Race-based stressors, including perceived discrimination and the fear of fulfilling negative stereotypes, have psychological effects and physiological effects on the body, which may contribute to the racial-ethnic achievement gap, new Northwestern University research suggests.
Schools, teacher quality and family income all play a large role in student success, but these factors do not fully explain the academic differences seen in the U.S. between whites and disadvantaged racial/ethnic minorities, including blacks and Hispanics.
In a review published in the journal American Psychologist, the researchers argue that the psychological stress associated with perceptions of discrimination and stereotype threat -- and the body's physiologic response to that stress -- may help explain the achievement gap.
More research is needed because "looking at both psychological and biological responses to stress will lead to a more complete understanding of why we have the racial/ethnic achievement gap," said study lead author, Dorainne Levy, who began the research while at Northwestern and is now a post-doctoral scholar at Indiana University.
The research team reviewed previous studies suggesting that blacks and Hispanics experience increased stress simply by belonging to a racial/ethnic minority group.
Race-based stress can be caused by perceived discrimination, or feeling like you've been treated unfairly based on your race.

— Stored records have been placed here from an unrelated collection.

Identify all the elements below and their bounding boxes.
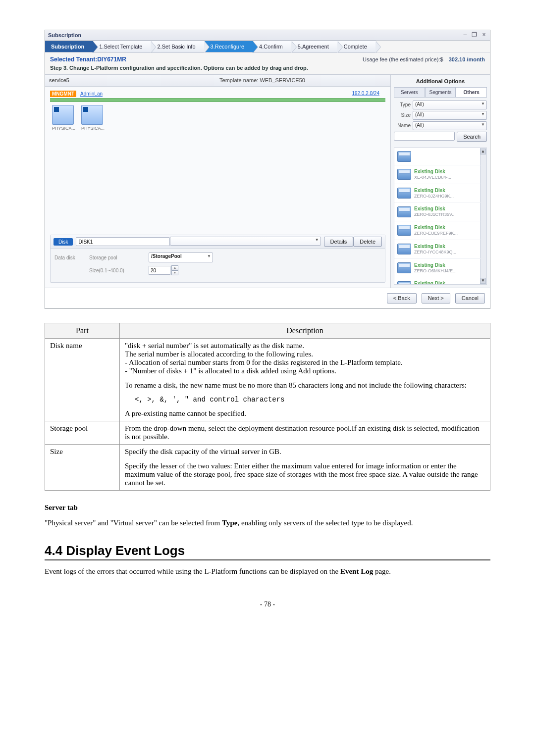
scroll-down-icon[interactable]: ▼	[480, 278, 486, 284]
disk-icon	[397, 262, 411, 273]
back-button[interactable]: < Back	[387, 293, 417, 303]
crumb-select-template[interactable]: 1.Select Template	[93, 41, 151, 52]
restore-icon[interactable]: ❐	[472, 31, 478, 39]
canvas-header: service5 Template name: WEB_SERVICE50	[45, 75, 390, 86]
side-tabs: Servers Segments Others	[394, 87, 487, 98]
filter-name-select[interactable]: (All)	[413, 121, 487, 130]
disk-dropdown[interactable]	[170, 237, 321, 246]
crumb-complete[interactable]: Complete	[338, 41, 376, 52]
close-icon[interactable]: ×	[481, 31, 487, 39]
app-window: Subscription – ❐ × Subscription 1.Select…	[45, 30, 490, 309]
data-disk-section-label: Data disk	[54, 254, 89, 261]
size-spinner[interactable]: ▲▼	[171, 265, 178, 275]
disk-icon	[397, 188, 411, 199]
section-heading: 4.4 Display Event Logs	[45, 543, 490, 560]
side-panel: Additional Options Servers Segments Othe…	[391, 75, 490, 288]
tab-segments[interactable]: Segments	[425, 87, 456, 97]
disk-panel: Disk Details Delete Data disk Storage po…	[50, 235, 385, 283]
spin-up-icon[interactable]: ▲	[171, 265, 178, 270]
crumb-subscription[interactable]: Subscription	[45, 41, 93, 52]
disk-panel-header: Disk Details Delete	[51, 235, 385, 249]
server-caption: PHYSICA...	[81, 126, 105, 132]
cell-desc: "disk + serial number" is set automatica…	[120, 338, 490, 421]
event-log-paragraph: Event logs of the errors that occurred w…	[45, 567, 490, 576]
disk-name-input[interactable]	[76, 237, 170, 246]
step-instruction: Step 3. Change L-Platform configuration …	[45, 64, 490, 74]
search-input[interactable]	[394, 132, 455, 141]
filters: Type(All) Size(All) Name(All) Search	[394, 101, 487, 145]
wizard-footer: < Back Next > Cancel	[45, 288, 490, 308]
filter-type-label: Type	[394, 101, 411, 108]
search-button[interactable]: Search	[457, 132, 487, 142]
list-item[interactable]: Existing DiskZERO-O6MKHJ4/E...	[394, 277, 481, 284]
description-table: Part Description Disk name "disk + seria…	[45, 323, 490, 491]
tab-others[interactable]: Others	[456, 87, 487, 97]
th-part: Part	[45, 323, 120, 338]
tenant-row: Selected Tenant:DIY671MR Usage fee (the …	[45, 52, 490, 65]
admin-lan-link[interactable]: AdminLan	[80, 91, 103, 97]
filter-name-label: Name	[394, 122, 411, 129]
server-icon	[81, 105, 103, 125]
delete-button[interactable]: Delete	[353, 237, 382, 247]
list-item[interactable]: Existing DiskZERO-0JZ4HG9K...	[394, 184, 481, 203]
disk-icon	[397, 151, 411, 162]
filter-size-label: Size	[394, 112, 411, 118]
template-name: Template name: WEB_SERVICE50	[138, 77, 386, 84]
side-panel-title: Additional Options	[394, 78, 487, 85]
app-title: Subscription	[48, 32, 81, 39]
server-node-1[interactable]: PHYSICA...	[52, 105, 75, 132]
cell-part: Size	[45, 444, 120, 490]
th-description: Description	[120, 323, 490, 338]
titlebar: Subscription – ❐ ×	[45, 30, 490, 41]
scrollbar[interactable]: ▲ ▼	[480, 148, 486, 284]
filter-size-select[interactable]: (All)	[413, 111, 487, 120]
storage-pool-select[interactable]: /StoragePool	[149, 252, 213, 262]
cell-part: Storage pool	[45, 421, 120, 444]
disk-icon	[397, 225, 411, 236]
server-node-2[interactable]: PHYSICA...	[81, 105, 105, 132]
storage-pool-label: Storage pool	[89, 254, 149, 261]
page-number: - 78 -	[45, 601, 490, 608]
usage-fee-price: 302.10 /month	[449, 56, 485, 62]
options-list: ▲ ▼ Existing DiskXE-04JVECD84-... Existi…	[394, 148, 487, 285]
tab-servers[interactable]: Servers	[394, 87, 425, 97]
table-row: Storage pool From the drop-down menu, se…	[45, 421, 490, 444]
usage-fee: Usage fee (the estimated price):$ 302.10…	[363, 56, 485, 63]
list-item[interactable]	[394, 148, 481, 165]
network-bar	[50, 98, 385, 102]
list-item[interactable]: Existing DiskZERO-8J1CTR35V...	[394, 202, 481, 221]
table-row: Disk name "disk + serial number" is set …	[45, 338, 490, 421]
cell-desc: From the drop-down menu, select the depl…	[120, 421, 490, 444]
crumb-agreement[interactable]: 5.Agreement	[292, 41, 338, 52]
crumb-confirm[interactable]: 4.Confirm	[253, 41, 292, 52]
spin-down-icon[interactable]: ▼	[171, 270, 178, 275]
size-label: Size(0.1~400.0)	[89, 267, 149, 274]
cell-desc: Specify the disk capacity of the virtual…	[120, 444, 490, 490]
list-item[interactable]: Existing DiskZERO-IYCC48K9Q...	[394, 240, 481, 259]
window-buttons: – ❐ ×	[460, 31, 487, 39]
details-button[interactable]: Details	[324, 237, 354, 247]
mngmnt-tag: MNGMNT	[50, 91, 76, 97]
disk-icon	[397, 206, 411, 217]
server-tab-heading: Server tab	[45, 504, 490, 512]
minimize-icon[interactable]: –	[462, 31, 468, 39]
topology: MNGMNT AdminLan 192.0.2.0/24 PHYSICA... …	[50, 91, 385, 132]
crumb-set-basic-info[interactable]: 2.Set Basic Info	[151, 41, 204, 52]
list-item[interactable]: Existing DiskZERO-O6MKHJ4/E...	[394, 259, 481, 278]
server-icon	[52, 105, 74, 125]
size-input[interactable]	[149, 266, 170, 275]
list-item[interactable]: Existing DiskXE-04JVECD84-...	[394, 165, 481, 184]
crumb-reconfigure[interactable]: 3.Reconfigure	[205, 41, 254, 52]
filter-type-select[interactable]: (All)	[413, 101, 487, 109]
subnet-link[interactable]: 192.0.2.0/24	[352, 90, 379, 97]
service-name: service5	[49, 77, 138, 84]
canvas[interactable]: service5 Template name: WEB_SERVICE50 MN…	[45, 75, 391, 288]
disk-chip: Disk	[54, 238, 73, 246]
cell-part: Disk name	[45, 338, 120, 421]
usage-fee-label: Usage fee (the estimated price):$	[363, 56, 443, 62]
next-button[interactable]: Next >	[422, 293, 450, 303]
cancel-button[interactable]: Cancel	[455, 293, 485, 303]
scroll-up-icon[interactable]: ▲	[480, 149, 486, 154]
workspace: service5 Template name: WEB_SERVICE50 MN…	[45, 74, 490, 288]
list-item[interactable]: Existing DiskZERO-EUE9REF9K...	[394, 221, 481, 240]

Another factor is stereotype threat, or the stress of wanting to perform well to overcome someone's negative expectation of the group you identify with.
Research also indicates that racial/ethnic minorities, particularly blacks, have altered stress biology compared with whites, including differences in levels of the stress hormone cortisol and sleep duration and quality.
"Stress, including the stress of racial discrimination, affects cortisol levels and sleep, which are important for cognition and learning," said study senior author Emma Adam, a professor of human development and social policy at Northwestern's School of Education and Social Policy and faculty fellow at the Institute for Policy Research.
Last year, Adam's team found that in both blacks and whites, everyday feelings of discrimination, especially during adolescence, can throw off the body's cortisol levels.
In African-Americans, however, the negative effects of perceived discrimination on cortisol are stronger than in whites, according to the study, one of the first to look at the biological response to the cumulative impact of prejudicial treatment.
"Racial inequality in educational outcomes is one of the biggest problems facing America today," Adam said. "We have to understand the origins of these disparities to reduce them."